Try it =
In the records that follow, the lines from the one containing "Verne Global Data" to the one containing "l'accent sur l'évolutivité, la", inclusive, are to be given again exactly.

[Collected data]
--------------------

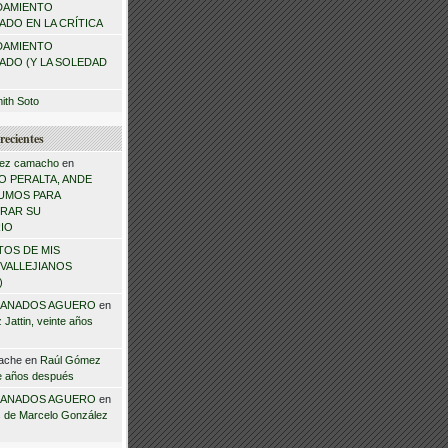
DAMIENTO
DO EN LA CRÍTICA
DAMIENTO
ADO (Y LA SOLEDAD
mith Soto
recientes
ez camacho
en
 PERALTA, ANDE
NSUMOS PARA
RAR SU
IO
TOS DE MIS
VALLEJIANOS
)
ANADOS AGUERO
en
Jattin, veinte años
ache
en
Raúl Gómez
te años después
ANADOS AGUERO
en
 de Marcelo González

--------------------

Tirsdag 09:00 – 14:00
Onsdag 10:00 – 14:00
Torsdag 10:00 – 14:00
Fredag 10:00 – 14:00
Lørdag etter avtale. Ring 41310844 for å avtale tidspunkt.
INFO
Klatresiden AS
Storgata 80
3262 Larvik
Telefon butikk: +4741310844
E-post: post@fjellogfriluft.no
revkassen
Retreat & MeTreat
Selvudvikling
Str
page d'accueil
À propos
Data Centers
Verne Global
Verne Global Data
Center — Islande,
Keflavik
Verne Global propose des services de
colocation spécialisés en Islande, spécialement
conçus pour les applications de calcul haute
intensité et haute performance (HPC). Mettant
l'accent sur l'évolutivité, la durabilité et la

--------------------

Problem solution =
Verne Global Data
Center — Islande,
Keflavik
Verne Global propose des services de
colocation spécialisés en Islande, spécialement
conçus pour les applications de calcul haute
intensité et haute performance (HPC). Mettant
l'accent sur l'évolutivité, la durabilité et la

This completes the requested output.